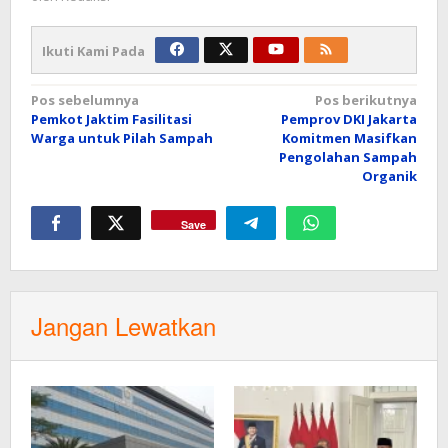
Ikuti Kami Pada
Navigasi
Pos sebelumnya
Pos berikutnya
Pemkot Jaktim Fasilitasi
Pemprov DKI Jakarta
pos
Warga untuk Pilah Sampah
Komitmen Masifkan
Pengolahan Sampah
Organik
Save
Jangan Lewatkan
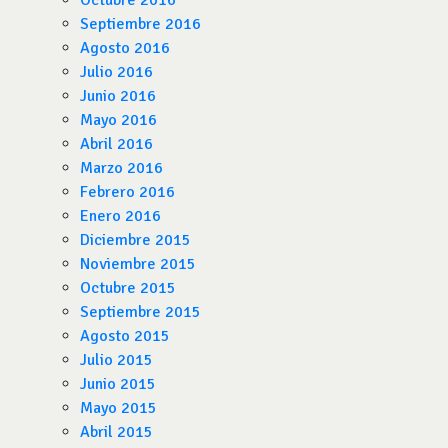
Octubre 2016
Septiembre 2016
Agosto 2016
Julio 2016
Junio 2016
Mayo 2016
Abril 2016
Marzo 2016
Febrero 2016
Enero 2016
Diciembre 2015
Noviembre 2015
Octubre 2015
Septiembre 2015
Agosto 2015
Julio 2015
Junio 2015
Mayo 2015
Abril 2015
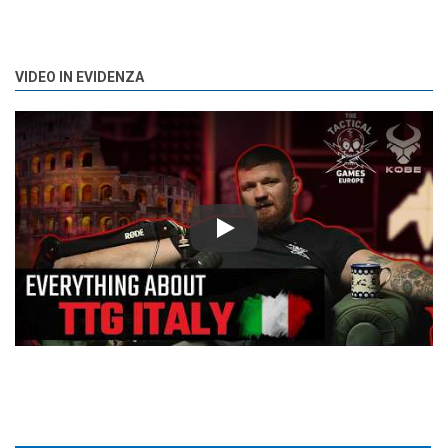
VIDEO IN EVIDENZA
Play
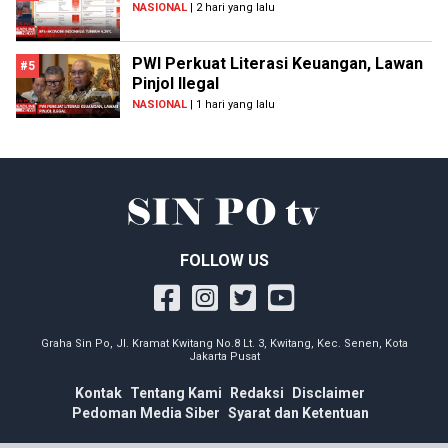
NASIONAL
| 2 hari yang lalu
PWI Perkuat Literasi Keuangan, Lawan
#5
Pinjol Ilegal
NASIONAL
| 1 hari yang lalu
FOLLOW US
Graha Sin Po, Jl. Kramat Kwitang No.8 Lt. 3, Kwitang, Kec. Senen, Kota
Jakarta Pusat
Kontak
Tentang Kami
Redaksi
Disclaimer
Pedoman Media Siber
Syarat dan Ketentuan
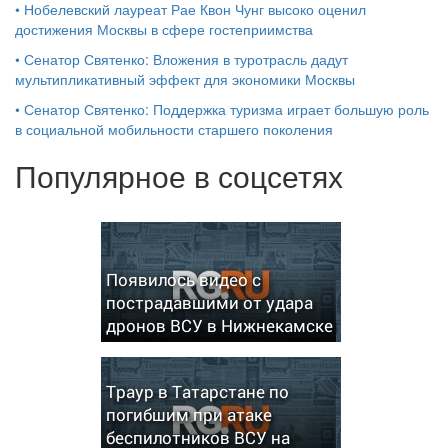
•
Нобелевский лауреат Рае Квон Чунг высоко оценил
достижения Москвы в сфере гостеприимства
•
Сенатор Святенко: Вложения в туротрасль дадут
мультипликативный эффект для экономики Москвы
•
Сенатор Святенко: Поддержка туризма играет большую роль
в социальной мобильности старшего поколения
Популярное в соцсетях
Появилось видео с
пострадавшими от удара
дронов ВСУ в Нижнекамске
Траур в Татарстане по
погибшим при атаке
беспилотников ВСУ на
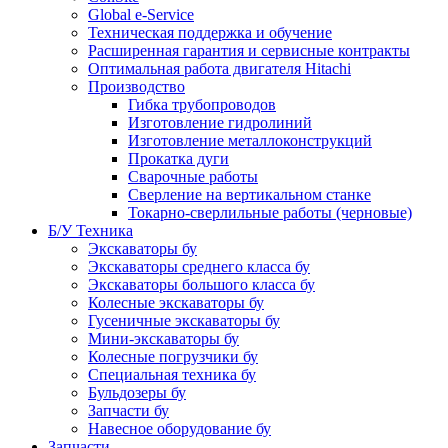
Global e-Service
Техническая поддержка и обучение
Расширенная гарантия и сервисные контракты
Оптимальная работа двигателя Hitachi
Производство
Гибка трубопроводов
Изготовление гидролиний
Изготовление металлоконструкций
Прокатка дуги
Сварочные работы
Сверление на вертикальном станке
Токарно-сверлильные работы (черновые)
Б/У Техника
Экскаваторы бу
Экскаваторы среднего класса бу
Экскаваторы большого класса бу
Колесные экскаваторы бу
Гусеничные экскаваторы бу
Мини-экскаваторы бу
Колесные погрузчики бу
Специальная техника бу
Бульдозеры бу
Запчасти бу
Навесное оборудование бу
Запчасти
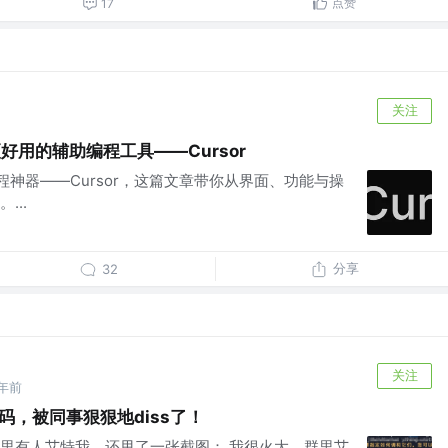
点赞
17
关注
lot更好用的辅助编程工具——Cursor
程神器——Cursor，这篇文章带你从界面、功能与操
...
分享
32
关注
年前
取代码，被同事狠狠地diss了！
里有人艾特我，还甩了一张截图： 我很火大，群里艾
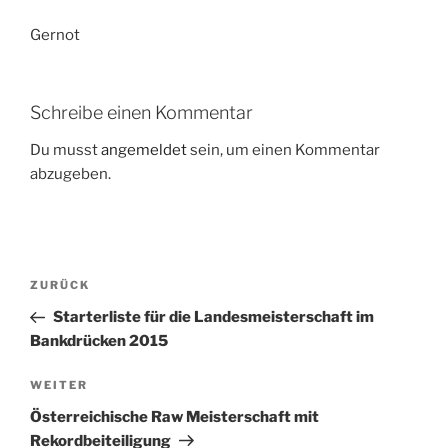
Gernot
Schreibe einen Kommentar
Du musst
angemeldet
sein, um einen Kommentar
abzugeben.
Beitragsnavigation
Vorheriger
ZURÜCK
Beitrag
Starterliste für die Landesmeisterschaft im
Bankdrücken 2015
Nächster
WEITER
Beitrag
Österreichische Raw Meisterschaft mit
Rekordbeiteiligung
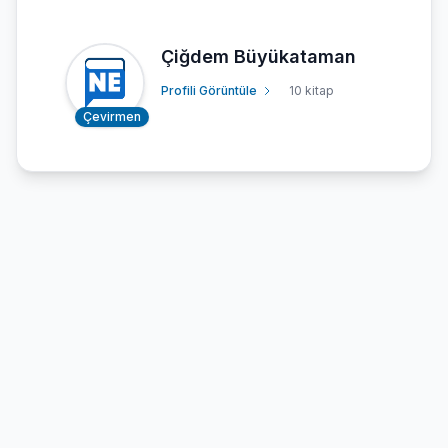
Çiğdem Büyükataman
Profili Görüntüle
10 kitap
Çevirmen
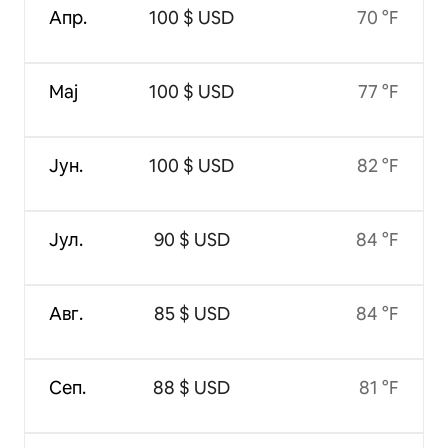
Апр.
100 $ USD
70 °F
Мај
100 $ USD
77 °F
Јун.
100 $ USD
82 °F
Јул.
90 $ USD
84 °F
Авг.
85 $ USD
84 °F
Сеп.
88 $ USD
81 °F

> Task details
Which of the lines above hold the string "Колесные"? Pick each of them out.

> Solution to the problem
Колесные экскаваторы бу
Колесные погрузчики бу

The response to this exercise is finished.